To trade options successfully, a reliable and diligent broker is the single, most important catalyst. Why? Trading options require far more sophistication than traditional stocks. You must take into account trading tools, platform, and customer support staff.
While discount brokers generally do not offer trading advice or research, you have the option of paying more for a full-service broker.
Further, other factors that affect trading are the quality of a broker’s execution and the ease of using the broker’s trading platform.

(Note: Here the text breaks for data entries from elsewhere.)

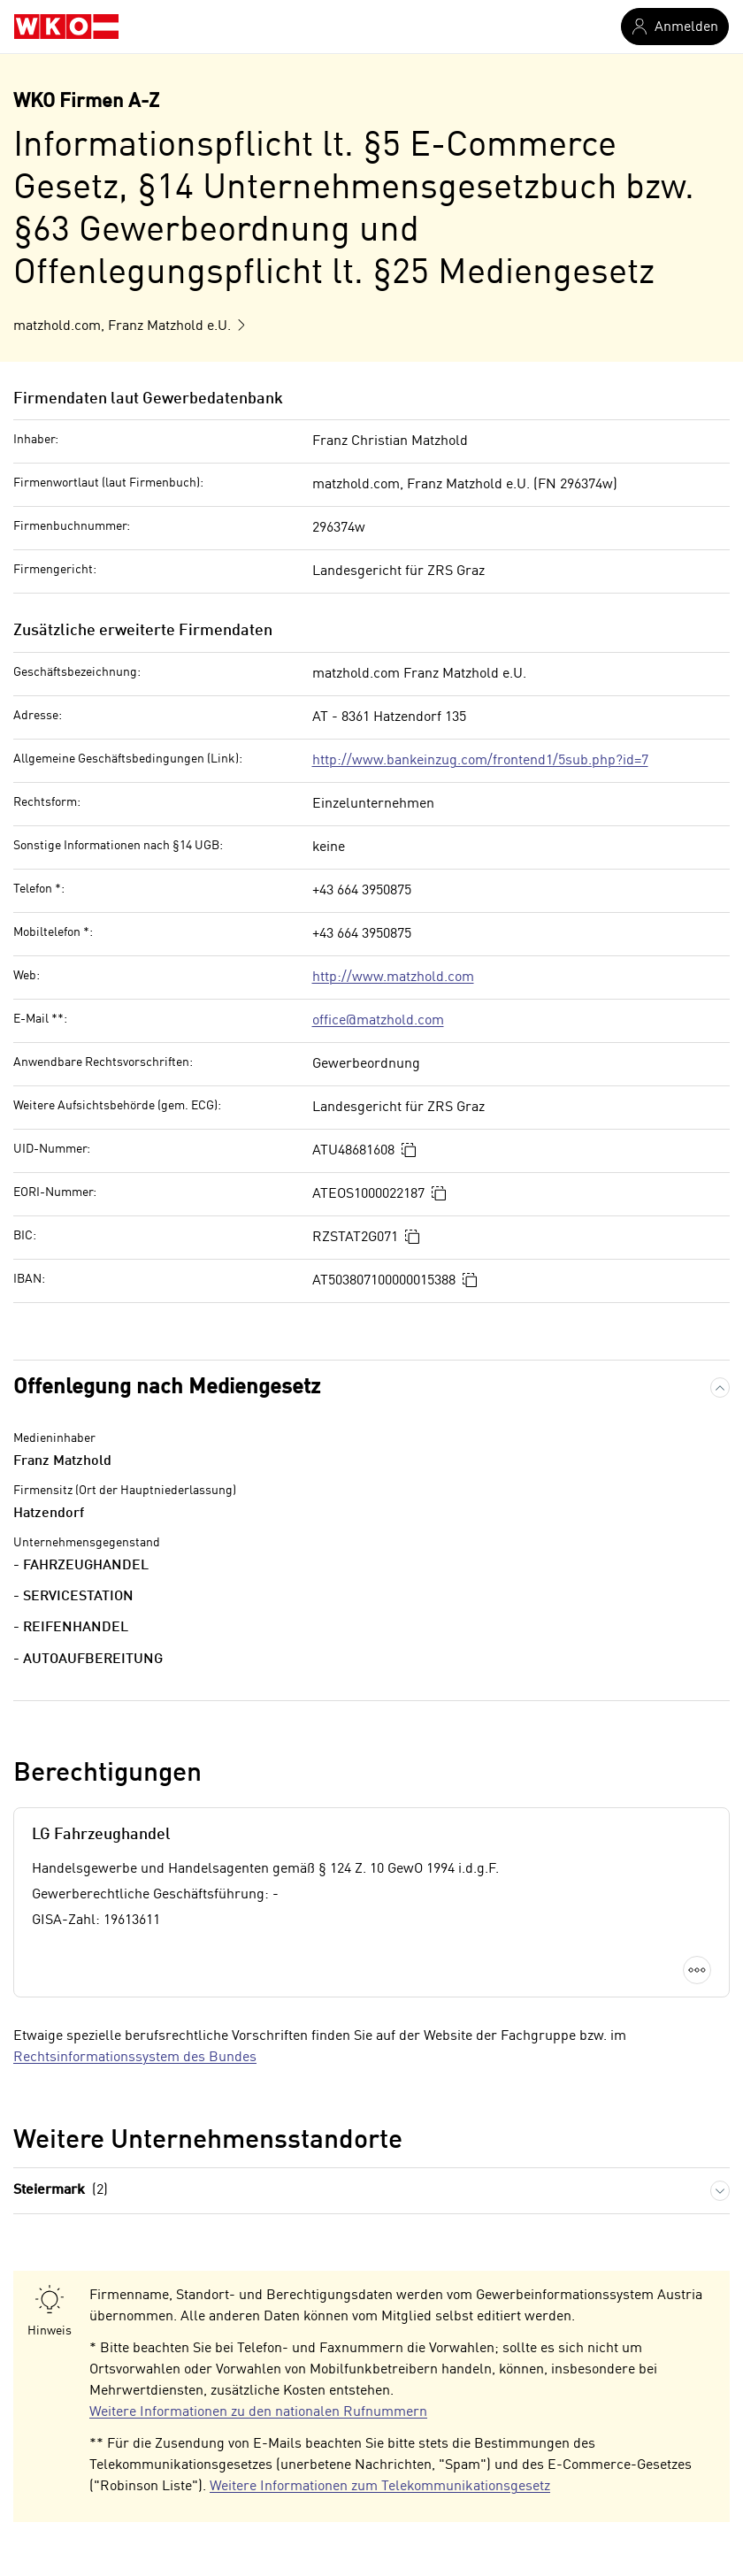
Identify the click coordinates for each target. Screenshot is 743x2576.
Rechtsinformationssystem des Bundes (135, 2058)
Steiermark (60, 2190)
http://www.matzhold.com (393, 977)
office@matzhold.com (378, 1021)
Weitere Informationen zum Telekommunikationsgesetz (380, 2487)
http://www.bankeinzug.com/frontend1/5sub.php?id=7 (480, 761)
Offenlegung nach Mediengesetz (166, 1387)
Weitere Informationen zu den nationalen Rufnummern (258, 2412)
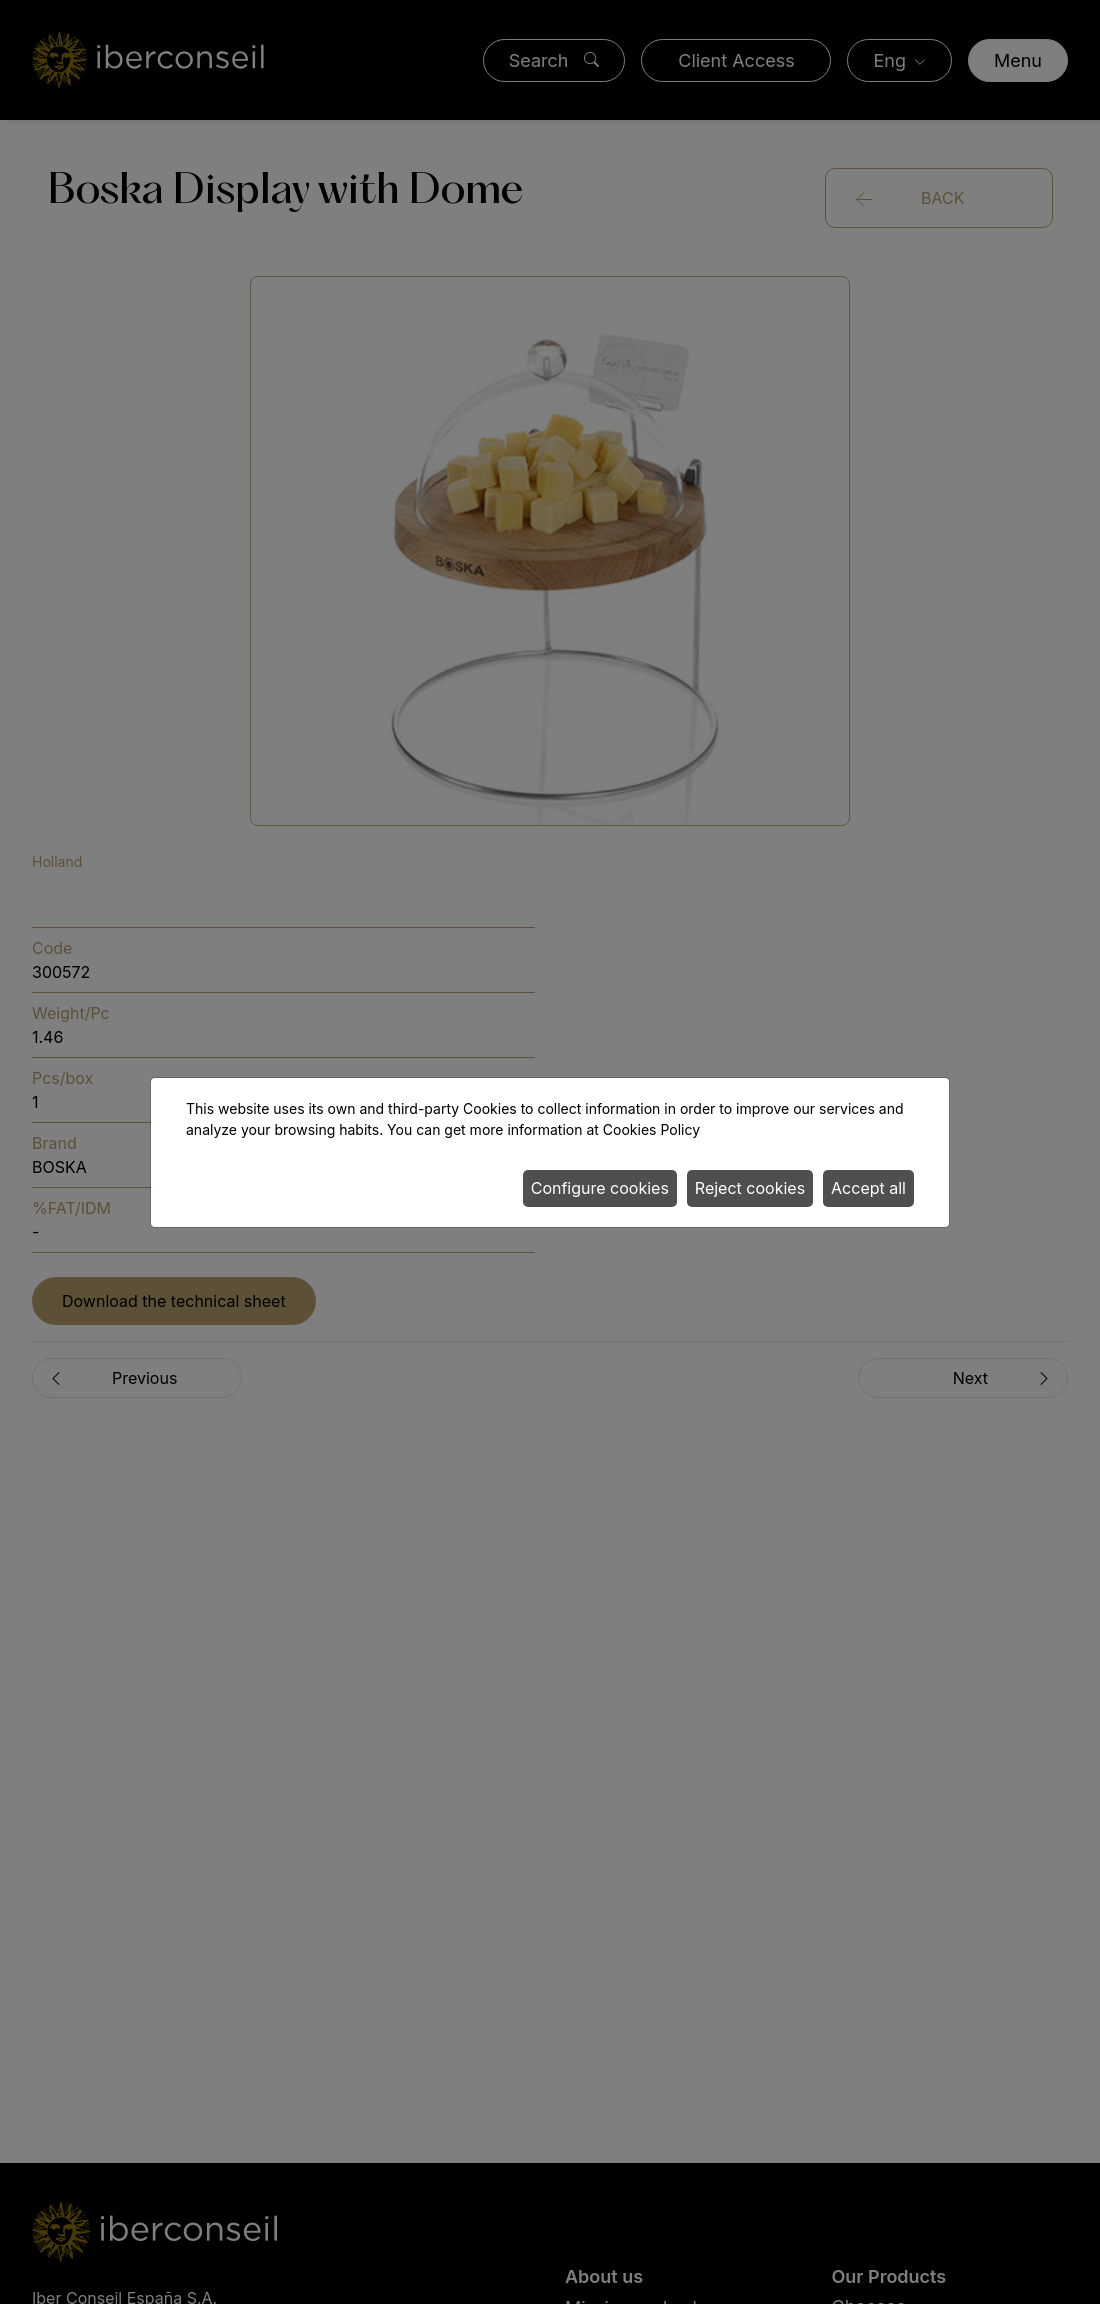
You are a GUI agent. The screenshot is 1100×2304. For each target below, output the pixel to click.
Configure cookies (600, 1188)
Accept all (868, 1188)
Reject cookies (750, 1188)
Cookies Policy (651, 1129)
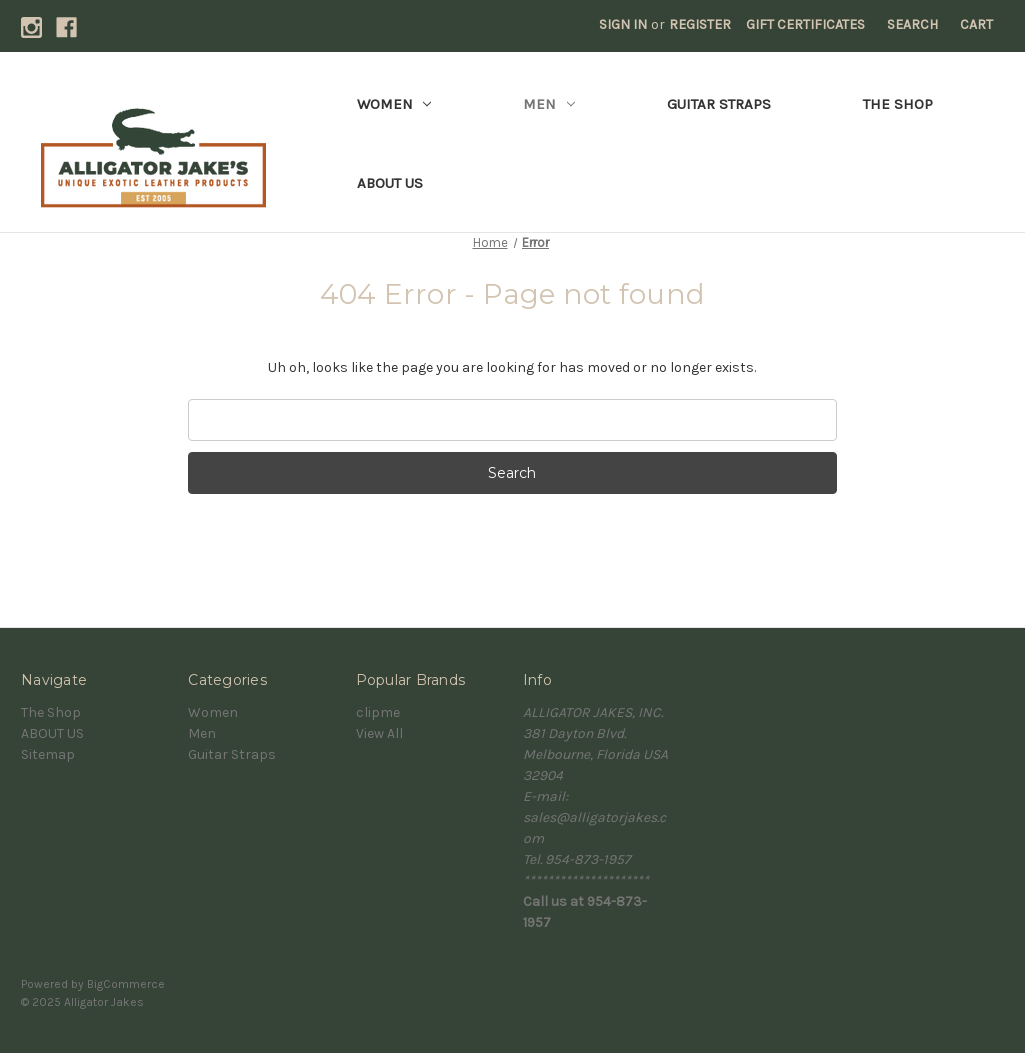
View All (379, 733)
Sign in (623, 24)
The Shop (898, 104)
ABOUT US (390, 183)
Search (912, 24)
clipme (378, 712)
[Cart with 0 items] (976, 24)
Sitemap (48, 754)
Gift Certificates (805, 24)
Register (700, 24)
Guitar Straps (719, 104)
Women (394, 104)
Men (549, 104)
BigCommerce (126, 984)
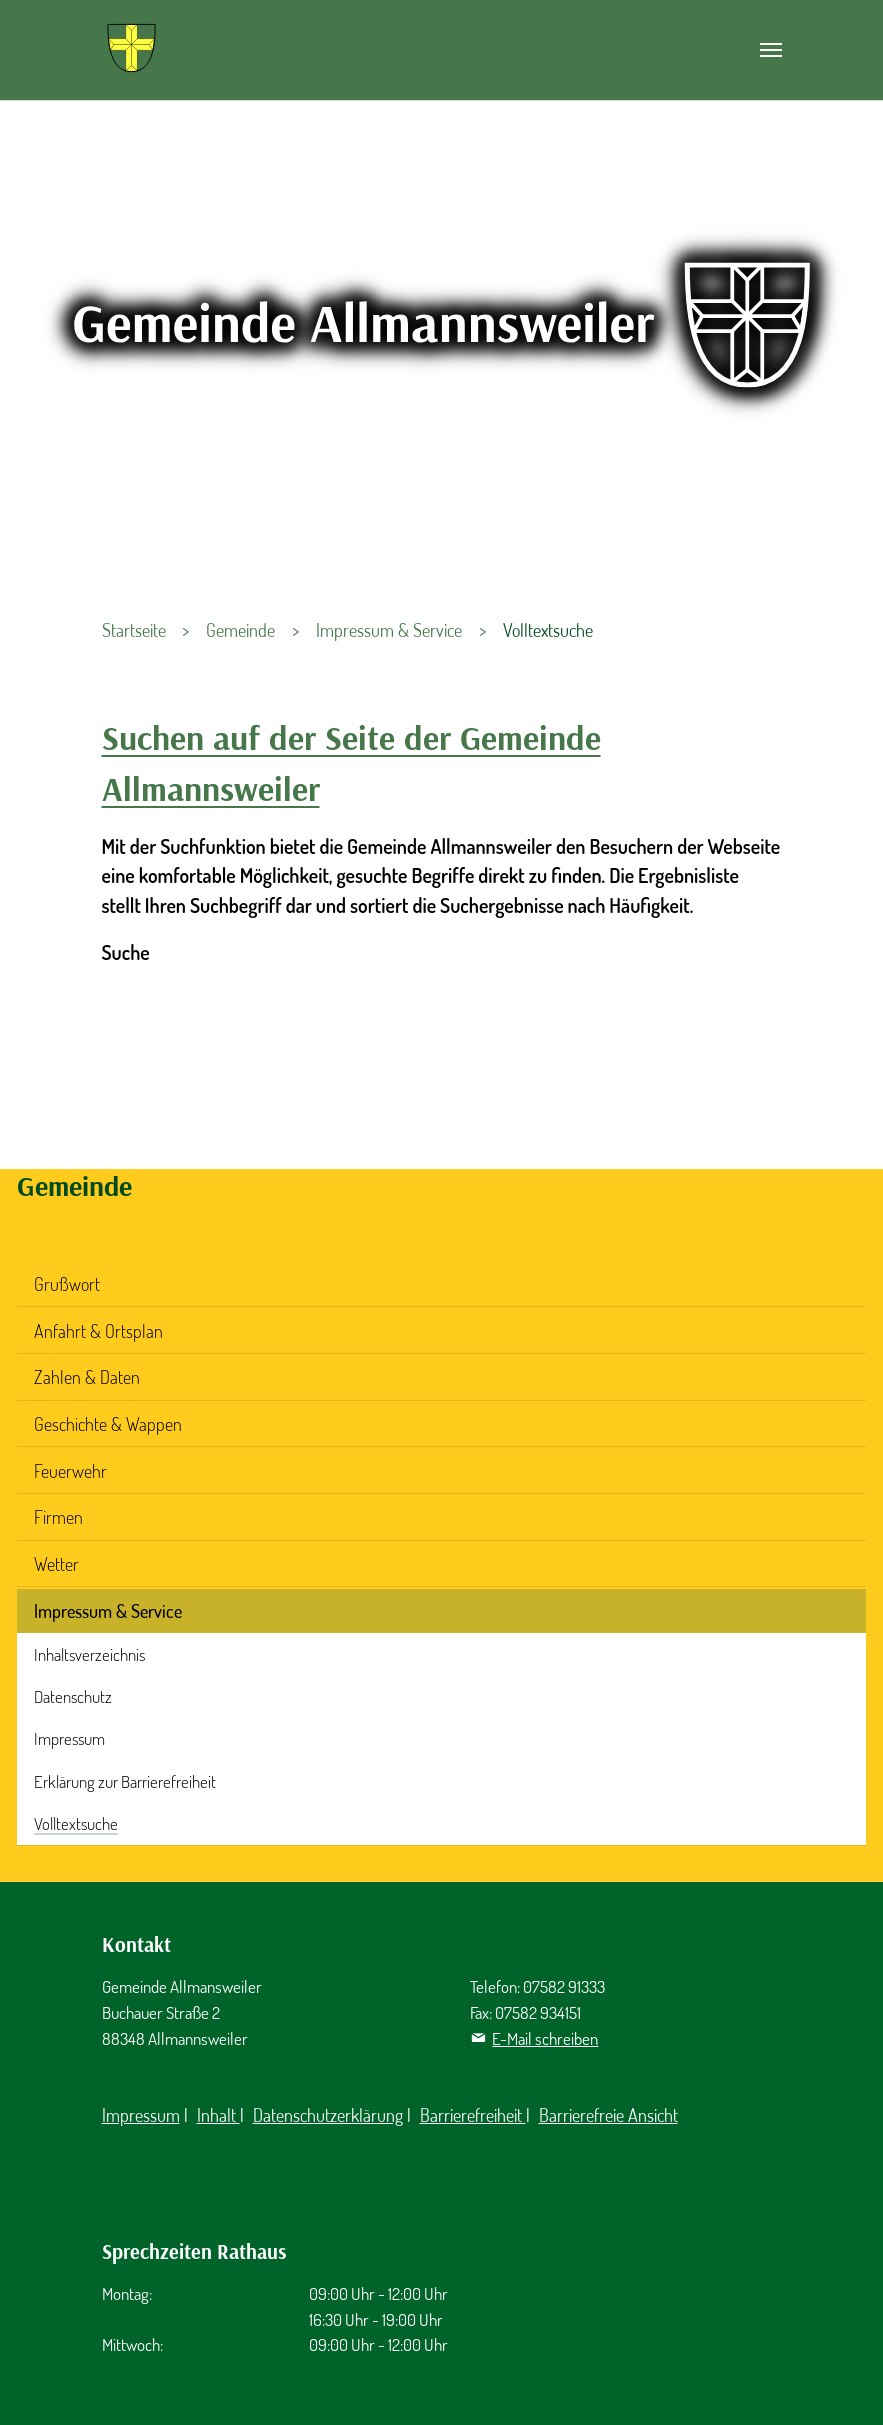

An SEC requirement called the “National Best Bid or Offer” (NBBO) is held to options and equity brokers in the United States. This regulation requires the broker to provide the customer the best bid or offer price immediately available upon receiving the market order. It is important for investors to open an account with a broke who honors such NBBO requirement.
Platform
The broker’s platform should embody a standardized singled screen order entry forms for strategies such as horizontal and vertical spreads, butterflies, condors and other popular option strategy combinations. The broker’s trading platform should be simple to understand and navigate while aiming to provide all of the relevant pricing information you require.
Commission Structure
The flat fee for most discount options brokers is between the range of $4.95 and $12.99 per trade, with per contract charges between the range of $0.50 and $0.95 per contract.
Others offer a flat rate on all trades.
Additional services
Look for bonus services in addition to options execution. Some of these examples include brokers offering customers FDIC-insured savings accounts when opening a trading account. In addition to equities, some brokers will also offer trading in bonds, mutual funds, exchange-traded funds or ETFs, treasuries, certificates of deposit, commodities and foreign exchanges.